When Cloud goes wrong

By Roger Keenan, managing director of the central London data centre, City Lifeline.

Monday, 6th October 2014 Posted 11 years ago in by Phil Alsop

It’s a well known fact that technical things go wrong. So what should businesses think about to ensure reliable and consistent operations with an added layer of complexity?

The first step is recognising that things will go wrong. Whether operations are in an in-house data centre, an external commercial colocation data centre, or in a hybrid cloud arrangement, with workload split between in-house and cloud, the principles are the same.

Cloud isn’t new
No matter what marketing would have us believe, cloud is not a new concept. It is simply remote hosting of some or all of the workload in a data centre, and is not dissimilar in principle to 1960’s timesharing services. The difference between 1964 and 2014 is the speed and data capacity of fibre optic cables, which open up a whole host of new possibilities to business owners.. But the principle remains the same as do the principles of resilient design.

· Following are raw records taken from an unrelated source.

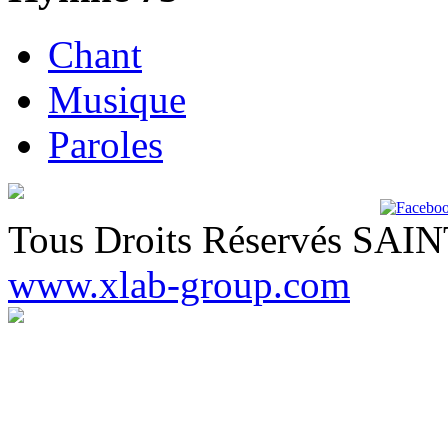
Chant
Musique
Paroles
Tous Droits Réservés SA
www.xlab-group.com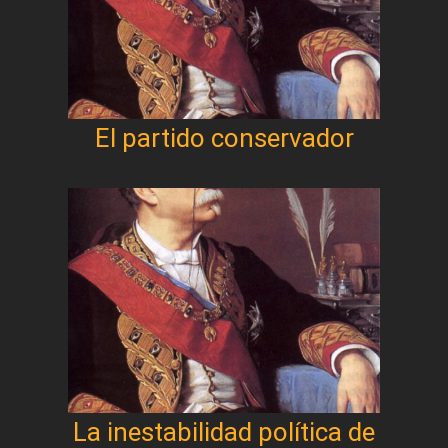
El partido conservador
La inestabilidad política de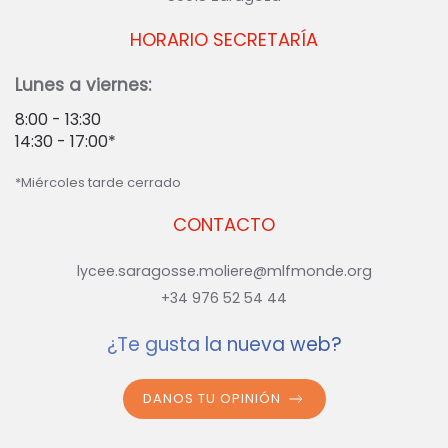
HORARIO SECRETARÍA
Lunes a viernes:
8:00 - 13:30
14:30 - 17:00*
*Miércoles tarde cerrado
CONTACTO
lycee.saragosse.moliere@mlfmonde.org
+34 976 52 54 44
¿Te gusta la nueva web?
DANOS TU OPINIÓN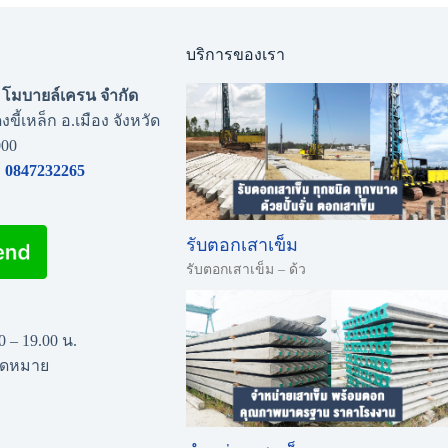
บริการของเรา
่น โมบายล์เครน จำกัด
งขี้เหล็ก อ.เมือง จังหวัด
000
0847232265
รับตอกเสาเข็ม
รับตอกเสาเข็ม – ด้ว
00 – 19.00 น.
นัดหมาย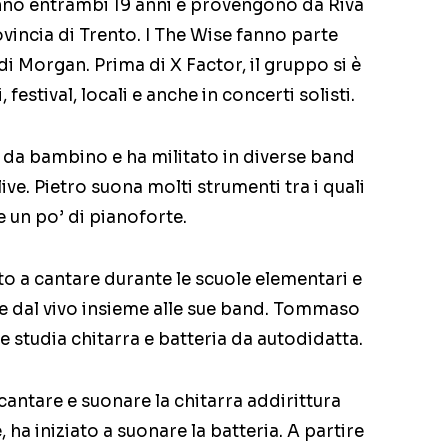
no entrambi 19 anni e provengono da Riva
vincia di Trento. I The Wise fanno parte
di Morgan. Prima di X Factor, il gruppo si è
 festival, locali e anche in concerti solisti.
 da bambino e ha militato in diverse band
live. Pietro suona molti strumenti tra i quali
 e un po’ di pianoforte.
 a cantare durante le scuole elementari e
lte dal vivo insieme alle sue band. Tommaso
 studia chitarra e batteria da autodidatta.
cantare e suonare la chitarra addirittura
e, ha iniziato a suonare la batteria. A partire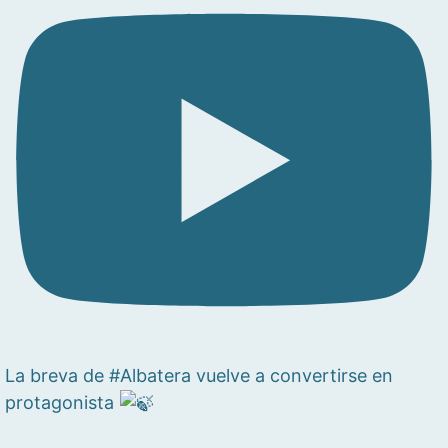
La breva de #Albatera vuelve a convertirse en
protagonista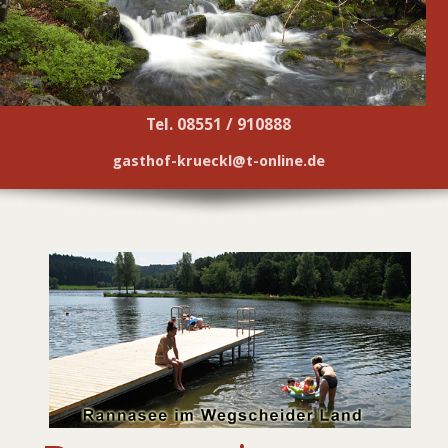
Tel. 08551 / 910888
gasthof-krueckl@t-online.de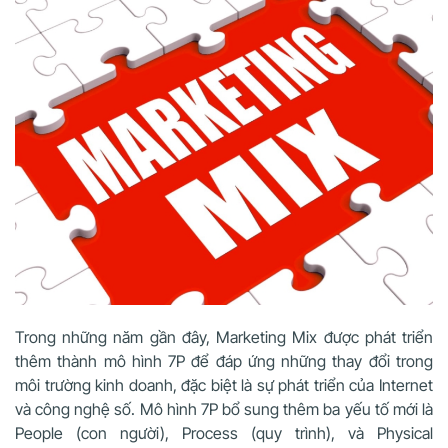
Trong những năm gần đây, Marketing Mix được phát triển
thêm thành mô hình 7P để đáp ứng những thay đổi trong
môi trường kinh doanh, đặc biệt là sự phát triển của Internet
và công nghệ số. Mô hình 7P bổ sung thêm ba yếu tố mới là
People (con người), Process (quy trình), và Physical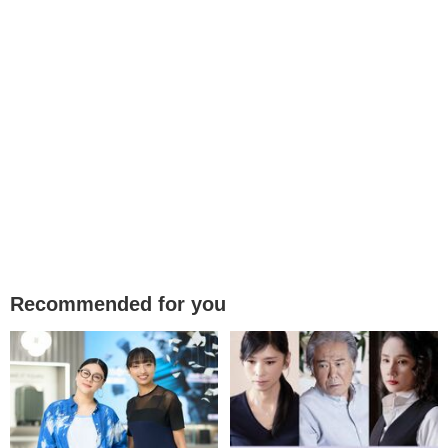
Recommended for you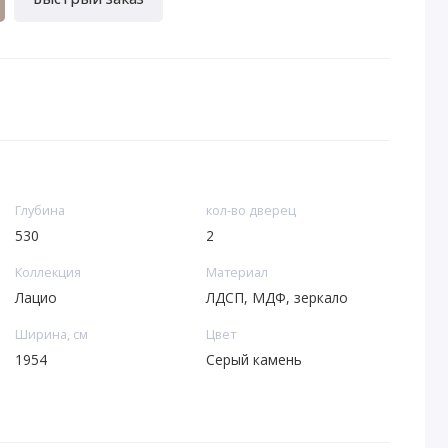
Глубина
кол-во дверец
530
2
Коллекция
Материал
Лацио
ЛДСП, МДФ, зеркало
Ширина, см
Цвет
1954
Серый камень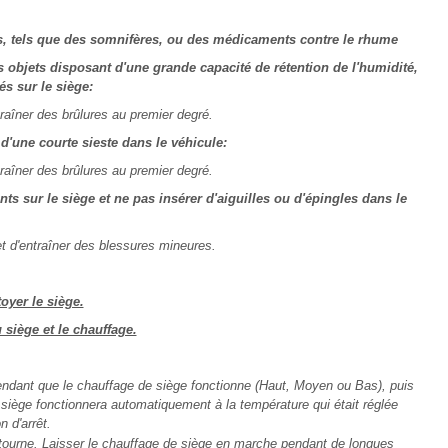
, tels que des somnifères, ou des médicaments contre le rhume
s objets disposant d'une grande capacité de rétention de l'humidité,
s sur le siège:
raîner des brûlures au premier degré.
d'une courte sieste dans le véhicule:
raîner des brûlures au premier degré.
ts sur le siège et ne pas insérer d'aiguilles ou d'épingles dans le
t d'entraîner des blessures mineures.
oyer le siège.
siège et le chauffage.
 pendant que le chauffage de siège fonctionne (Haut, Moyen ou Bas), puis
 siège fonctionnera automatiquement à la température qui était réglée
n d'arrêt.
r tourne. Laisser le chauffage de siège en marche pendant de longues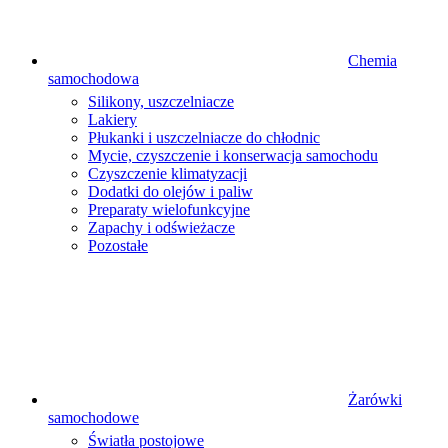
Chemia
samochodowa
Silikony, uszczelniacze
Lakiery
Płukanki i uszczelniacze do chłodnic
Mycie, czyszczenie i konserwacja samochodu
Czyszczenie klimatyzacji
Dodatki do olejów i paliw
Preparaty wielofunkcyjne
Zapachy i odświeżacze
Pozostałe
Żarówki
samochodowe
Światła postojowe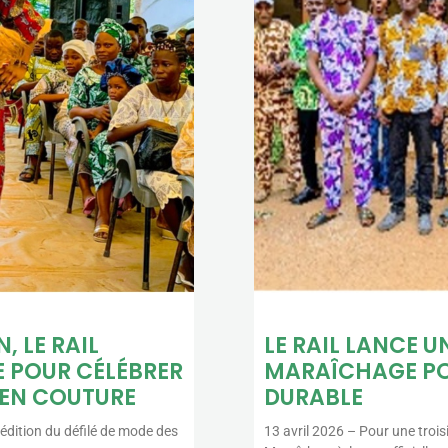
, LE RAIL
LE RAIL LANCE 
E POUR CÉLÉBRER
MARAÎCHAGE PO
 EN COUTURE
DURABLE
édition du défilé de mode des
13 avril 2026 – Pour une troi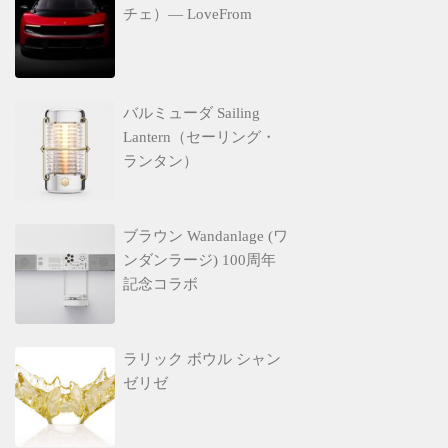
チェ）— LoveFrom
バルミューダ Sailing
Lantern（セーリング・
ランタン）
ブラウン Wandanlage (ワ
ンダンラージ) 100周年
記念コラボ
ラリック ボウル シャン
ゼリゼ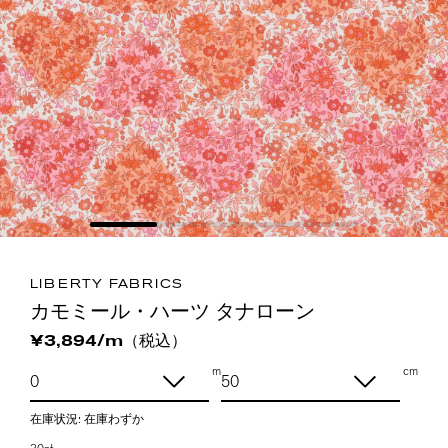
LIBERTY FABRICS
カモミール・ハーツ タナローン
（税込）
¥3,894/m
m
cm
在庫状況:
在庫わずか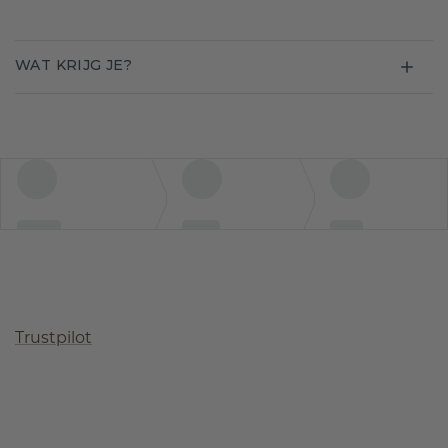
WAT KRIJG JE?
Trustpilot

As some or all of the workload can be hosted remotely, the most critical new consideration is the communication between the user and data centres where cloud operations take place.

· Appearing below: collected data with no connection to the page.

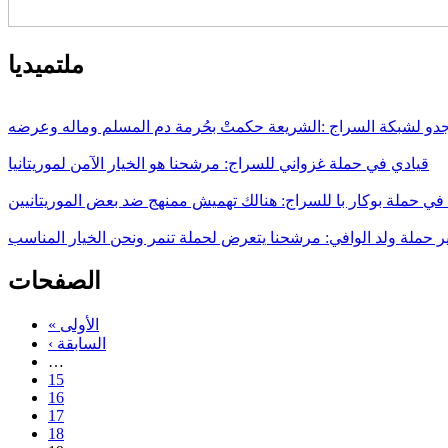
ملتميديا
جدو لشبكة السراج :الشريعة حكمتْ بحُرمة دم المسلم وماله وعرضه
قيادي في حملة غزواني للسراج: مرشحنا هو الخيار الآمن لموريتانيا
 حملة بوكار با للسراج: هنالك تهميش ممنهج ضد بعض الموريتانيين
ر حملة ولد الوافي: مرشحنا يتعرض لحملة تنمر ونحن الخيار المناسب
الصفحات
« الأولى
‹ السابقة
…
15
16
17
18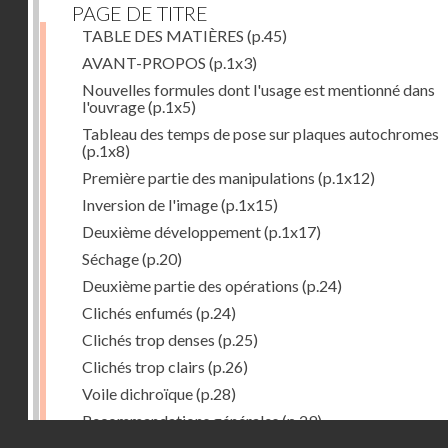
PAGE DE TITRE
TABLE DES MATIÈRES
(p.45)
AVANT-PROPOS
(p.1x3)
Nouvelles formules dont l'usage est mentionné dans
l'ouvrage
(p.1x5)
Tableau des temps de pose sur plaques autochromes
(p.1x8)
Première partie des manipulations
(p.1x12)
Inversion de l'image
(p.1x15)
Deuxième développement
(p.1x17)
Séchage
(p.20)
Deuxième partie des opérations
(p.24)
Clichés enfumés
(p.24)
Clichés trop denses
(p.25)
Clichés trop clairs
(p.26)
Voile dichroïque
(p.28)
Recommandations générales
(p.29)
Droits réservés - CNAM
Examen du cliché terminé
(p.31)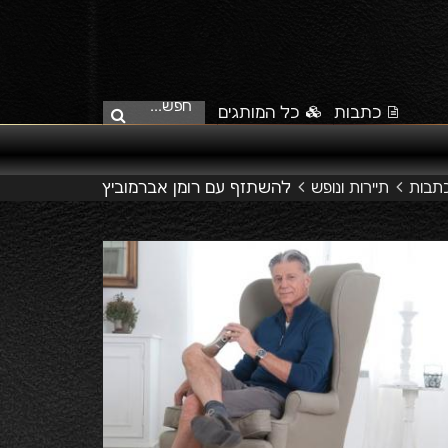
חפש...
כתבות
כל המותגים
להשתזף עם רומן אברמוביץ
תבות
תיירות ונופש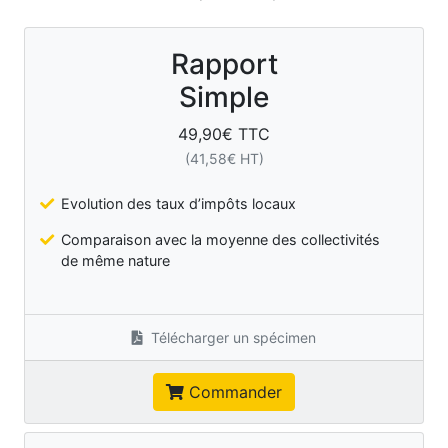
Rapport
Simple
49,90
€ TTC
(
41,58
€ HT)
Evolution des taux d’impôts locaux
Comparaison avec la moyenne des collectivités
de même nature
Télécharger un spécimen
Commander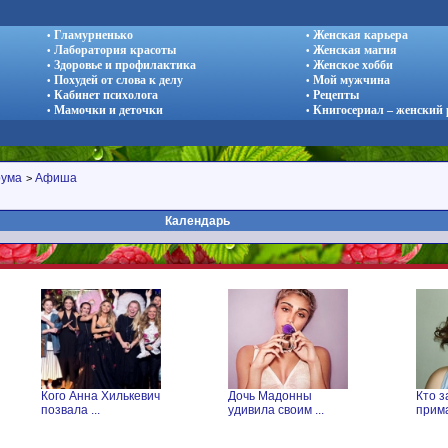
Гламурненько
Женская карьера
•
•
Лаборатория красоты
Женская магия
•
•
Здоровье и профилактика
Женское хобби
•
•
Похудей от слова к делу
Мой мужчина
•
•
Кабинет психолога
Рецепты
•
•
Мамочки и деточки
Книгосериал – женский
•
•
рума
Афиша
>
Календарь
Кого Анна Хилькевич
Дочь Мадонны
Кто з
позвала ...
удивила своим ...
прима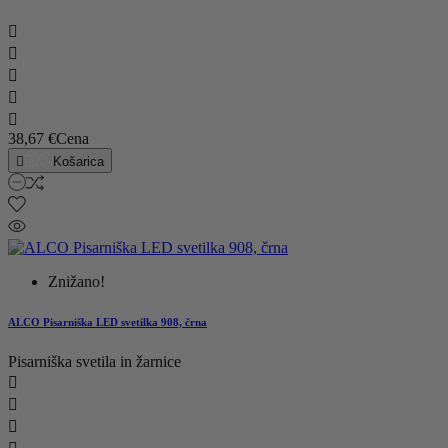





38,67 €
Cena

Košarica
Znižano!
ALCO Pisarniška LED svetilka 908, črna
Pisarniška svetila in žarnice


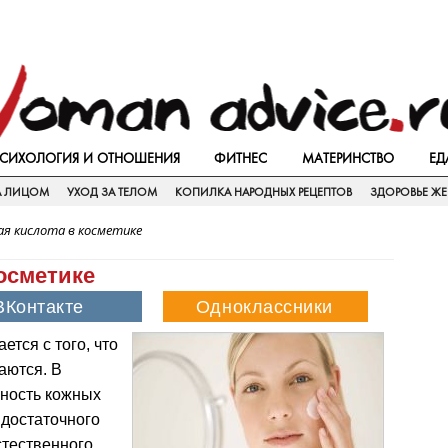
СИХОЛОГИЯ И ОТНОШЕНИЯ
ФИТНЕС
МАТЕРИНСТВО
ЕД
А ЛИЦОМ
УХОД ЗА ТЕЛОМ
КОПИЛКА НАРОДНЫХ РЕЦЕПТОВ
ЗДОРОВЬЕ Ж
ая кислота в косметике
осметике
тся с того, что
аются. В
чность кожных
 достаточного
стественного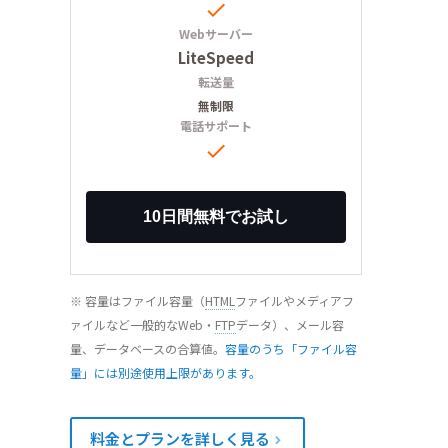

Webサーバー
LiteSpeed
転送量
無制限
電話サポート

※ 容量はファイル容量（
HTML
ファイルやメディアフ
ァイルなど一般的なWeb・
FTP
データ）、メール容
量、データベースの合算値。
容量のうち「ファイル容
量」には別途使用上限があります。
料金とプランを詳しく見る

Securing the right data partner
It is important that businesses choose a high quality data centre, with strong data communications and cloud experience to help minimise risks. Any data centre which says it has never had an outage of any sort is either too new to have a track record or is not training its sales staff to be honest. Even major players, with more money to spend than most businesses can dream of such as Google, Facebook and Amazon have experienced very public data centre outages in the last five years. Most recently in June this year, Microsoft Office’s 50 million users in the US experienced a nationwide two day outage. Operations managers and architects need to carefully ask the right questions to find out the truth and work through the concepts of automatic fall-overs or manual switching in the event of something going wrong. Ultimately, it comes down to choosing a data centre that you trust.

Moving the right workload
Choosing the right workload to move to cloud is also important, especially in the early days when in-house IT staff have less experience of cloud operations. In general, workload which has infrequent, small transactions which are not latency-critical works well in cloud. A CRM system is a good example, where a submission of a visit report or the retrieval of a customer phone number is infrequent, small, and not time critical. On the other hand, voice telephony, which is a continuous stream of time critical data, is not a good application to move to cloud, except for specialist suppliers who know how to do this and will be located in carrier-rich, carrier-neutral data centres to get the connectivity and diversity they need.

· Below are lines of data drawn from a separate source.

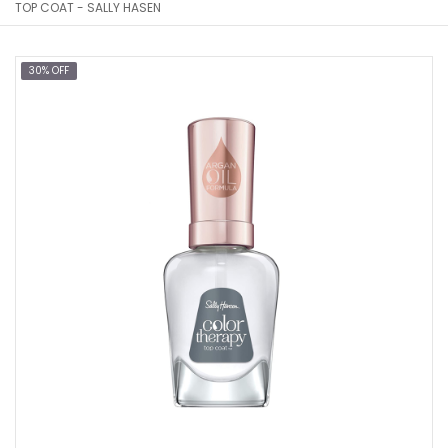
TOP COAT - SALLY HASEN
30% OFF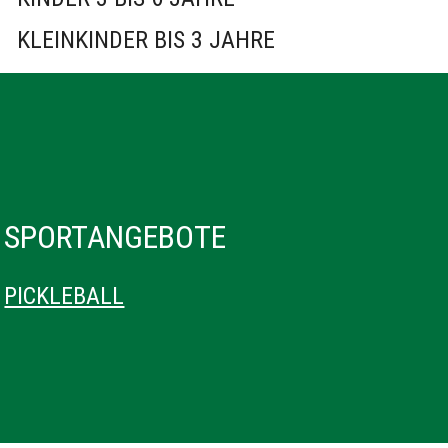
KLEINKINDER BIS 3 JAHRE
SPORTANGEBOTE
PICKLEBALL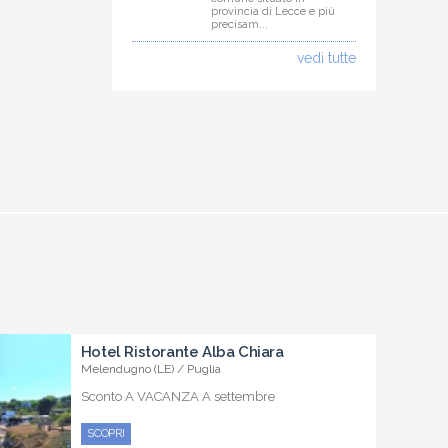
provincia di Lecce e più
precisam...
vedi tutte
Hotel Ristorante Alba Chiara
Melendugno (LE) / Puglia
Sconto A VACANZA A settembre
SCOPRI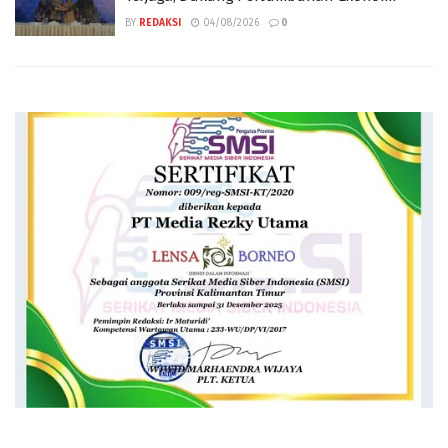
BY
REDAKSI
04/08/2026
0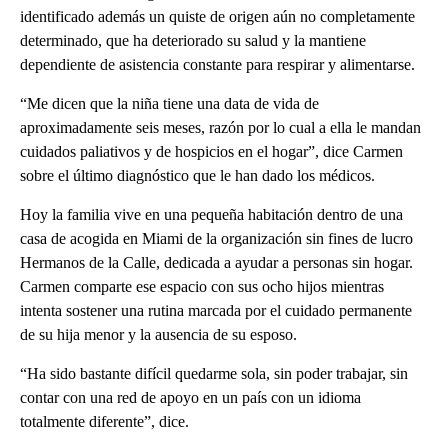
identificado además un quiste de origen aún no completamente
determinado, que ha deteriorado su salud y la mantiene
dependiente de asistencia constante para respirar y alimentarse.
“Me dicen que la niña tiene una data de vida de
aproximadamente seis meses, razón por lo cual a ella le mandan
cuidados paliativos y de hospicios en el hogar”, dice Carmen
sobre el último diagnóstico que le han dado los médicos.
Hoy la familia vive en una pequeña habitación dentro de una
casa de acogida en Miami de la organización sin fines de lucro
Hermanos de la Calle, dedicada a ayudar a personas sin hogar.
Carmen comparte ese espacio con sus ocho hijos mientras
intenta sostener una rutina marcada por el cuidado permanente
de su hija menor y la ausencia de su esposo.
“Ha sido bastante difícil quedarme sola, sin poder trabajar, sin
contar con una red de apoyo en un país con un idioma
totalmente diferente”, dice.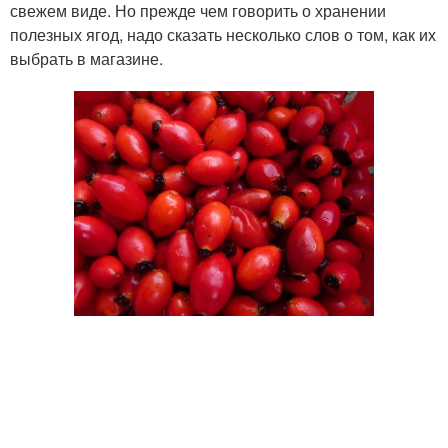
свежем виде. Но прежде чем говорить о хранении
полезных ягод, надо сказать несколько слов о том, как их
выбрать в магазине.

Automatic switching of IP address allocations is a particular problem which needs careful thought. The difficulty of automatically detecting a failure and instantly transferring all the IP addresses to another set of equipment in another location leads many smaller installations to accept a short outage and transfer the addresses manually.

In resilient or safety critical design, every element must be considered and there is one key question which must be asked - “what will happen if this element fails?” The design can then be changed so operations will continue without interruption. If that is not possible, then a plan has to be put in place to deal with the effects of a failure that cannot be mitigated.

Testing is key
Continuous testing is essential, as is reconsidering the effects of each potential failure anew each time the system design or architecture is changed. So is rehearsal and practice of both automatic fail-overs and manual procedures to deal with failures. At least once a year, every likely failure should be forced to happen, so that its effect on the overall system operation can be checked. This is one of the main principles of ensuring reliable, continuous operations, and is the same whether a business is operating an in-house data centre or a remotely hosted operation in a data centre in a cloud environment.